Finding a bug in your juice would usually be cause for complaint, but one Danish company wants you to pay for the privilege.

InsectKBH is the company behind new juice product Fenten Farekyllinger, which literally translates as fifteen crickets. Fenten Farekyllinger contains apple, ginger, and lemon and, you guessed it, the equivalent of fifteen crickets.

Eating insects, or entomophagy, to give it its proper name, is a widespread practice in many corners of the globe. Now bugs are slowly creeping their way into western cuisine. If the thought of crunching on a cricket is leaving you gagging, have you tried offering your grandma a sushi roll recently? Chances are the thought of eating raw fish for lunch would not appeal to her. Much of western cuisine has been lifted from other cultures and has slowly become a mainstay of western diets, with younger generations generally more open to trying new types of foods.

Bug protein already has a foothold in the world of sports nutrition with fitness fanatics consuming cricket flour and insect protein bars in recent years. Crickets are an excellent source of protein, calcium, iron and vitamin B12. InsectKBH hope to expand this niche market and bring edible insects to a mainstream audience.
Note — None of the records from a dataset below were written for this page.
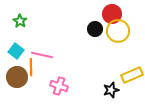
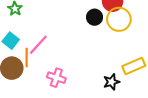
pink line: (42, 55) -> (38, 45), turned -60

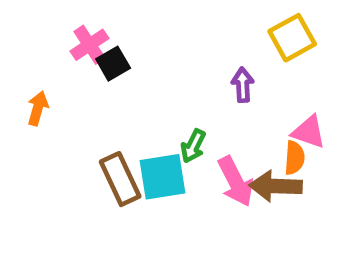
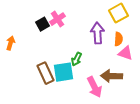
pink cross: (90, 45) -> (58, 19), moved
purple arrow: (243, 85) -> (98, 33), size x1.5
orange semicircle: (294, 158) -> (118, 39), moved
pink arrow: (236, 181) -> (94, 87), moved

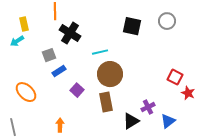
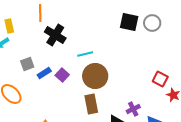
black square: (132, 26) -> (129, 22), moved
gray square: (49, 55) -> (27, 64), moved
purple square: (77, 90) -> (62, 75), moved

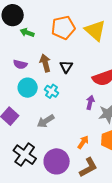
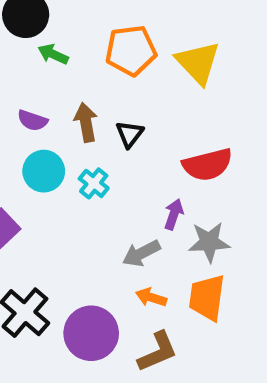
gray arrow: (46, 121) -> (141, 253), moved
orange arrow: (83, 142) -> (151, 297), turned -112

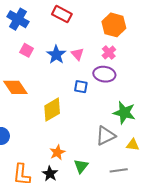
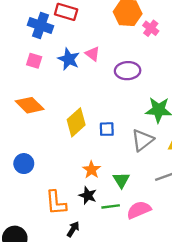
blue cross: (18, 19) -> (41, 25), moved
pink cross: (109, 53) -> (151, 28), moved
blue square: (81, 87) -> (107, 129), moved

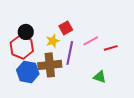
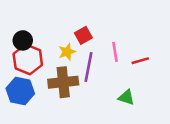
black circle: (26, 32) -> (23, 40), moved
pink line: (91, 41) -> (115, 52), turned -70
blue hexagon: (28, 72) -> (20, 91), moved

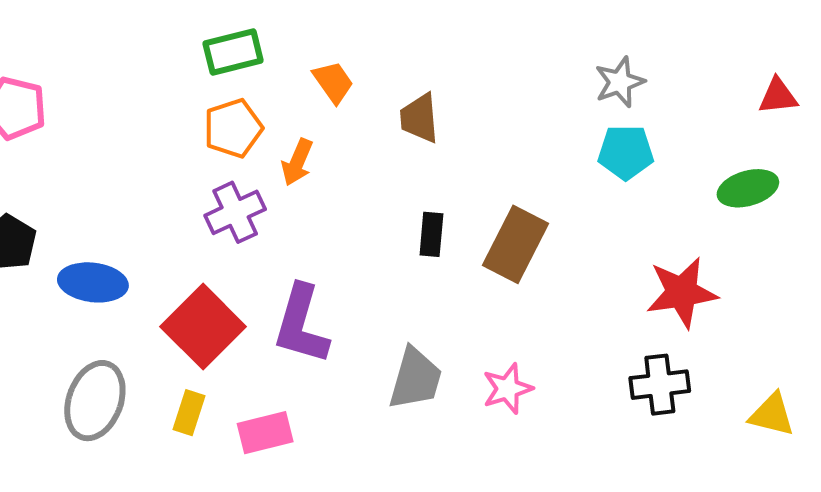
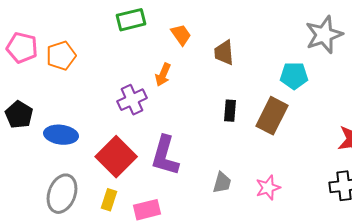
gray star: (620, 82) -> (324, 35), size x1.5
orange pentagon: (233, 128) -> (61, 56), moved
cyan pentagon: (626, 152) -> (294, 76), moved
gray trapezoid: (415, 379) -> (222, 183), size x0.7

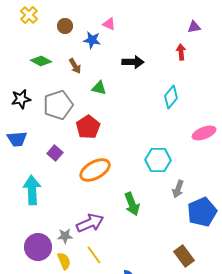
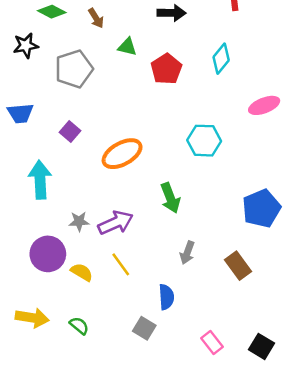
black star: (21, 99) -> (26, 46), moved
red pentagon: (88, 127) -> (166, 69), moved
gray arrow: (178, 189) -> (187, 253), moved
gray star: (65, 236) -> (79, 221), moved
yellow semicircle: (64, 261) -> (82, 272), turned -36

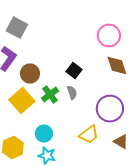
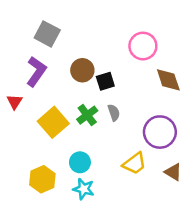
pink circle: (109, 36) -> (143, 46), moved
black square: (74, 71) -> (105, 81), moved, turned 35
brown circle: (30, 74) -> (82, 70), moved

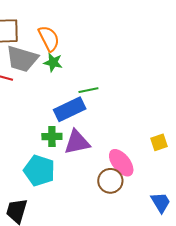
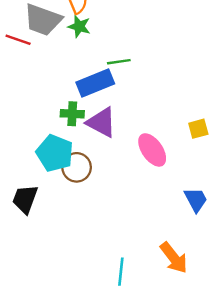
purple triangle: (77, 142) -> (101, 122), turned 36
brown circle: (110, 181) -> (77, 167), moved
Produced in partnership with Bugging Denmark, the first Danish farm to produce insects for human consumption, InsectKBH are keen to point out the nutritional value of their product. According to the company website one bottle of Fenten Farekyllinger will provide you with over half your daily intake of B12.

Tastes better than it looks

You might expect nutrition to be the main draw to crunching on a creepy crawly but apparently taste is a big factor too. Bugging Denmark maintains that its crickets take on the taste of whatever they are fed with endless flavour options possible. Chilli-flavoured crickets, anyone?

While crickets may be one of the most common forays into the world of edible insects, the bug bus does not stop there. There are those who promote the virtue of a range of insects’ natural flavour, especially when it comes to alcoholic beverages. You are probably familiar with concept of a worm in a bottle of tequila but are you prepared to start seeing ants in your gin? 

For UK-based Anty Gin it is the natural flavour of the red wood ant that gives its product a distinctive edge. The producers add the distilled essence of approximately 62 wood ants to each bottle of gin. They claim that the reaction between the formic acid, produced by the ants, and alcohol captures the flavour of the bug. The gin is produced in small batches, each of which has sold out. Only time will tell if it’s a gimmick or a flavour that keeps consumers coming back for more.